▸ **What the task asks**: If a line of the data below holds the word "week", list it.
(Data provided begins)
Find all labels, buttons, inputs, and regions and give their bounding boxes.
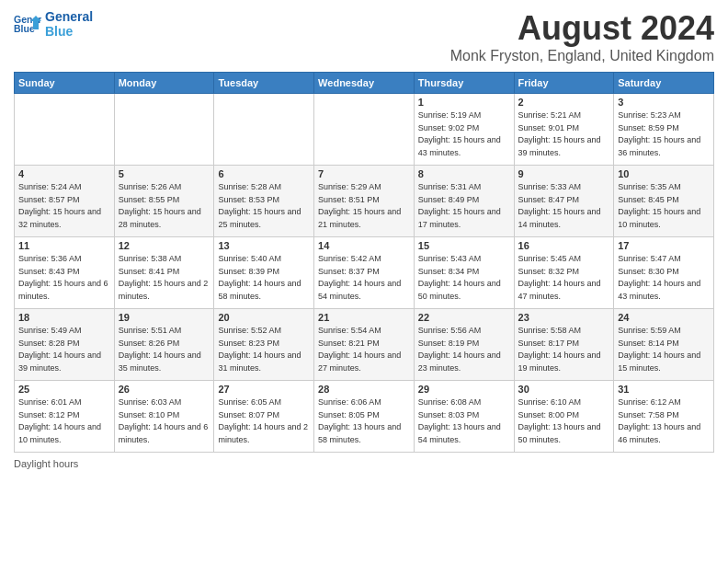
day-number: 30: [518, 384, 610, 395]
day-info: Sunrise: 5:47 AMSunset: 8:30 PMDaylight:…: [618, 253, 710, 303]
day-info: Sunrise: 5:38 AMSunset: 8:41 PMDaylight:…: [119, 253, 210, 303]
day-number: 23: [518, 312, 610, 323]
day-info: Sunrise: 5:56 AMSunset: 8:19 PMDaylight:…: [418, 325, 510, 374]
main-title: August 2024: [450, 9, 714, 48]
day-number: 14: [318, 240, 410, 251]
day-number: 26: [119, 384, 210, 395]
day-number: 20: [218, 312, 310, 323]
calendar-cell: 27Sunrise: 6:05 AMSunset: 8:07 PMDayligh…: [214, 381, 314, 453]
day-number: 6: [218, 168, 310, 179]
day-number: 25: [18, 384, 110, 395]
day-info: Sunrise: 6:12 AMSunset: 7:58 PMDaylight:…: [618, 396, 710, 446]
day-number: 15: [418, 240, 510, 251]
day-number: 1: [418, 97, 510, 108]
calendar-cell: 8Sunrise: 5:31 AMSunset: 8:49 PMDaylight…: [414, 166, 514, 237]
day-number: 18: [18, 312, 110, 323]
day-info: Sunrise: 6:10 AMSunset: 8:00 PMDaylight:…: [518, 396, 610, 446]
calendar-cell: 18Sunrise: 5:49 AMSunset: 8:28 PMDayligh…: [15, 309, 115, 381]
calendar-cell: 30Sunrise: 6:10 AMSunset: 8:00 PMDayligh…: [514, 381, 614, 453]
calendar-week-4: 18Sunrise: 5:49 AMSunset: 8:28 PMDayligh…: [15, 309, 714, 381]
day-info: Sunrise: 6:05 AMSunset: 8:07 PMDaylight:…: [218, 396, 310, 446]
calendar-cell: 15Sunrise: 5:43 AMSunset: 8:34 PMDayligh…: [414, 237, 514, 309]
calendar-cell: 10Sunrise: 5:35 AMSunset: 8:45 PMDayligh…: [614, 166, 714, 237]
day-number: 12: [119, 240, 210, 251]
day-number: 3: [618, 97, 710, 108]
calendar-cell: 28Sunrise: 6:06 AMSunset: 8:05 PMDayligh…: [314, 381, 415, 453]
col-header-friday: Friday: [514, 73, 614, 94]
calendar-cell: 14Sunrise: 5:42 AMSunset: 8:37 PMDayligh…: [314, 237, 415, 309]
calendar-cell: [15, 94, 115, 166]
calendar-cell: 4Sunrise: 5:24 AMSunset: 8:57 PMDaylight…: [15, 166, 115, 237]
day-number: 2: [518, 97, 610, 108]
col-header-thursday: Thursday: [414, 73, 514, 94]
day-info: Sunrise: 5:45 AMSunset: 8:32 PMDaylight:…: [518, 253, 610, 303]
calendar-cell: 21Sunrise: 5:54 AMSunset: 8:21 PMDayligh…: [314, 309, 415, 381]
day-number: 7: [318, 168, 410, 179]
calendar-cell: 12Sunrise: 5:38 AMSunset: 8:41 PMDayligh…: [114, 237, 214, 309]
calendar-week-5: 25Sunrise: 6:01 AMSunset: 8:12 PMDayligh…: [15, 381, 714, 453]
day-number: 24: [618, 312, 710, 323]
calendar-cell: [214, 94, 314, 166]
day-info: Sunrise: 5:19 AMSunset: 9:02 PMDaylight:…: [418, 109, 510, 159]
day-info: Sunrise: 5:24 AMSunset: 8:57 PMDaylight:…: [18, 181, 110, 231]
calendar-cell: 2Sunrise: 5:21 AMSunset: 9:01 PMDaylight…: [514, 94, 614, 166]
day-number: 19: [119, 312, 210, 323]
day-info: Sunrise: 5:42 AMSunset: 8:37 PMDaylight:…: [318, 253, 410, 303]
col-header-tuesday: Tuesday: [214, 73, 314, 94]
day-number: 4: [18, 168, 110, 179]
logo-general: General: [45, 9, 93, 24]
day-info: Sunrise: 6:03 AMSunset: 8:10 PMDaylight:…: [119, 396, 210, 446]
calendar-cell: 1Sunrise: 5:19 AMSunset: 9:02 PMDaylight…: [414, 94, 514, 166]
calendar-week-3: 11Sunrise: 5:36 AMSunset: 8:43 PMDayligh…: [15, 237, 714, 309]
calendar-cell: 19Sunrise: 5:51 AMSunset: 8:26 PMDayligh…: [114, 309, 214, 381]
logo-blue: Blue: [45, 24, 93, 39]
day-number: 31: [618, 384, 710, 395]
header: General Blue General Blue August 2024 Mo…: [14, 9, 714, 64]
day-info: Sunrise: 6:06 AMSunset: 8:05 PMDaylight:…: [318, 396, 410, 446]
calendar-cell: 11Sunrise: 5:36 AMSunset: 8:43 PMDayligh…: [15, 237, 115, 309]
day-info: Sunrise: 5:26 AMSunset: 8:55 PMDaylight:…: [119, 181, 210, 231]
calendar-header-row: SundayMondayTuesdayWednesdayThursdayFrid…: [15, 73, 714, 94]
calendar-cell: 16Sunrise: 5:45 AMSunset: 8:32 PMDayligh…: [514, 237, 614, 309]
day-info: Sunrise: 5:59 AMSunset: 8:14 PMDaylight:…: [618, 325, 710, 374]
calendar-table: SundayMondayTuesdayWednesdayThursdayFrid…: [14, 72, 714, 453]
day-info: Sunrise: 5:58 AMSunset: 8:17 PMDaylight:…: [518, 325, 610, 374]
calendar-cell: 23Sunrise: 5:58 AMSunset: 8:17 PMDayligh…: [514, 309, 614, 381]
day-number: 21: [318, 312, 410, 323]
calendar-cell: 17Sunrise: 5:47 AMSunset: 8:30 PMDayligh…: [614, 237, 714, 309]
calendar-cell: 31Sunrise: 6:12 AMSunset: 7:58 PMDayligh…: [614, 381, 714, 453]
day-number: 29: [418, 384, 510, 395]
calendar-cell: 6Sunrise: 5:28 AMSunset: 8:53 PMDaylight…: [214, 166, 314, 237]
day-info: Sunrise: 6:08 AMSunset: 8:03 PMDaylight:…: [418, 396, 510, 446]
calendar-cell: 22Sunrise: 5:56 AMSunset: 8:19 PMDayligh…: [414, 309, 514, 381]
calendar-cell: 20Sunrise: 5:52 AMSunset: 8:23 PMDayligh…: [214, 309, 314, 381]
calendar-cell: [314, 94, 415, 166]
day-info: Sunrise: 5:33 AMSunset: 8:47 PMDaylight:…: [518, 181, 610, 231]
calendar-cell: 29Sunrise: 6:08 AMSunset: 8:03 PMDayligh…: [414, 381, 514, 453]
day-number: 9: [518, 168, 610, 179]
day-info: Sunrise: 5:52 AMSunset: 8:23 PMDaylight:…: [218, 325, 310, 374]
day-info: Sunrise: 5:51 AMSunset: 8:26 PMDaylight:…: [119, 325, 210, 374]
calendar-cell: 5Sunrise: 5:26 AMSunset: 8:55 PMDaylight…: [114, 166, 214, 237]
calendar-cell: 7Sunrise: 5:29 AMSunset: 8:51 PMDaylight…: [314, 166, 415, 237]
calendar-cell: 3Sunrise: 5:23 AMSunset: 8:59 PMDaylight…: [614, 94, 714, 166]
day-info: Sunrise: 5:35 AMSunset: 8:45 PMDaylight:…: [618, 181, 710, 231]
calendar-cell: 26Sunrise: 6:03 AMSunset: 8:10 PMDayligh…: [114, 381, 214, 453]
footer-daylight-label: Daylight hours: [14, 458, 714, 469]
day-info: Sunrise: 5:31 AMSunset: 8:49 PMDaylight:…: [418, 181, 510, 231]
day-info: Sunrise: 6:01 AMSunset: 8:12 PMDaylight:…: [18, 396, 110, 446]
day-number: 16: [518, 240, 610, 251]
col-header-saturday: Saturday: [614, 73, 714, 94]
page-container: General Blue General Blue August 2024 Mo…: [0, 0, 728, 478]
day-info: Sunrise: 5:21 AMSunset: 9:01 PMDaylight:…: [518, 109, 610, 159]
logo-icon: General Blue: [14, 10, 41, 38]
day-number: 5: [119, 168, 210, 179]
day-info: Sunrise: 5:43 AMSunset: 8:34 PMDaylight:…: [418, 253, 510, 303]
col-header-sunday: Sunday: [15, 73, 115, 94]
svg-text:Blue: Blue: [14, 23, 35, 34]
day-number: 27: [218, 384, 310, 395]
day-info: Sunrise: 5:40 AMSunset: 8:39 PMDaylight:…: [218, 253, 310, 303]
calendar-cell: 24Sunrise: 5:59 AMSunset: 8:14 PMDayligh…: [614, 309, 714, 381]
day-number: 13: [218, 240, 310, 251]
day-info: Sunrise: 5:23 AMSunset: 8:59 PMDaylight:…: [618, 109, 710, 159]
(Data provided ends)
▸ **Your solution**:
calendar-week-4: 18Sunrise: 5:49 AMSunset: 8:28 PMDayligh…: [15, 309, 714, 381]
calendar-week-5: 25Sunrise: 6:01 AMSunset: 8:12 PMDayligh…: [15, 381, 714, 453]
calendar-week-3: 11Sunrise: 5:36 AMSunset: 8:43 PMDayligh…: [15, 237, 714, 309]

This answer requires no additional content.